The recommendations to exercise and eat more fiber and less saturated and trans fats is excellent advice—as far as it goes. The real problem is carbohydrates. The official consensus remains that a high-carbohydrate diet is best for people with diabetes. However, some of the experts, led by endocrinologists like Dr. Richard K. Bernstein, recommend a low-carbohydrate diet, because carbohydrates can raise blood sugar to dangerous levels.

But not all carbohydrates act the same. Some are quickly broken down in the intestine, causing the blood sugar level to rise rapidly. These carbohydrates have a high glycemic index.

Please note, however, that a GI value tells you only how rapidly a particular carbohydrate turns into sugar. It doesn't tell you how much of that carbohydrate is in a serving of a particular food. Four extensions of the glycemic index concept noted in the bibliography below address this limitation.

  • One extension is called the glycemic load, which is the glycemic index of a food times its carbohydrate content in grams. Harvard School of Public Health professor and researcher Walter Willett, M.D., and his associates developed this concept as long ago as 1997, when they published journal articles on the subject.

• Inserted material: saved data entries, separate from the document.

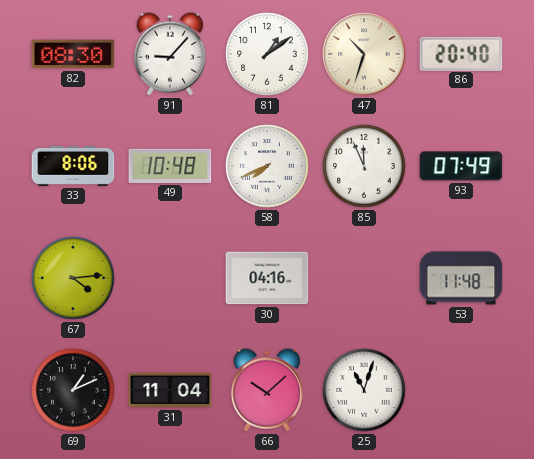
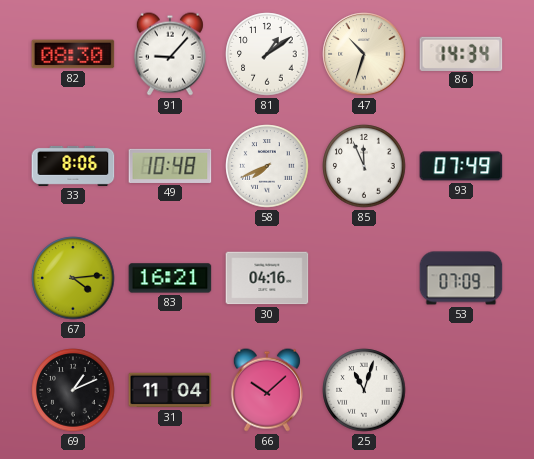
86: 20:40 -> 14:34
83: none -> 16:21
53: 11:48 -> 07:09
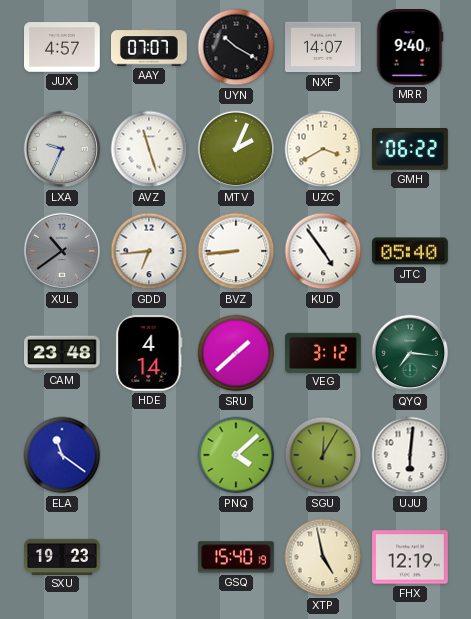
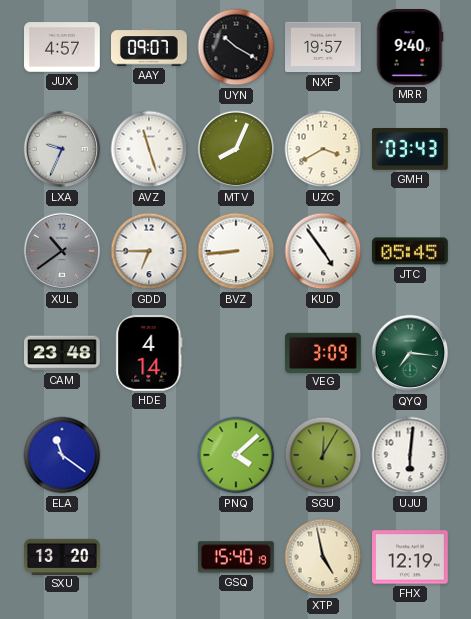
AAY: 07:07 -> 09:07
NXF: 14:07 -> 19:57
MTV: 2:04 -> 8:04
GMH: 06:22 -> 03:43
GDD: 6:44 -> 6:45
JTC: 05:40 -> 05:45
SRU: 1:38 -> none
VEG: 3:12 -> 3:09
SXU: 19:23 -> 13:20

But it is only in their Harvard Women's Health Watch article and Dr. Willett's new book (see bibliography below) that they have published many of the GL numbers. For example, these resources have nice but very short lists of a few foods for which they have calculated the glycemic load (note in particular the high GI and low GL of watermelon). Now, however, Jennie Brand-Miller and her associates at the University of Sydney have calculated the GL of all 750 foods for which GI numbers have been calculated. This table was published originally in the July 2002 issue of the American Journal of Clinical Nutrition, and I publish an extract of that table on a Web page on this site as authorized by Professor Brand-Miller. She also published the table in the new version of her book, The New Glucose Revolution, (Marlowe, January 2003).

  • Des Buchhorn similarly developed the adjusted carbohydrate exchange, which refines carbohydrate exchange lists by multiplying the glycemic index of a food by its carbohydrate content to indicate the likely effect of a food on blood glucose.

  • J.A. Monro, a scientist at the New Zealand Institute for Crop & Food Research, developed the concept of relative glycemic potency, which compares equal weights of foods.

  • Derek Paice, an engineer who has type 2 diabetes, similarly developed the concept of the substance glycemic index based on a fixed weight of foods.

Before the development of the glycemic index beginning in 1981, scientists assumed that our bodies absorbed and digested simple sugars quickly, producing rapid increases in our blood sugar level. This was the basis of the advice to avoid sugar, a proscription recently relaxed by the American Diabetes Association and others.

Now we know that simple sugars don't make your blood sugar rise any more rapidly than some complex carbohydrates do. Of course, simple sugars are simply empty calories, and still should be minimized for that reason.

Many of the glycemic index results have been surprises. For example, baked potatoes have a glycemic index considerably higher than that of table sugar.

This material is intended for informational purposes only and is not a substitute for the medical advice of your doctor or any other health care professional. Always consult with your physician if you are in any way concerned about your health.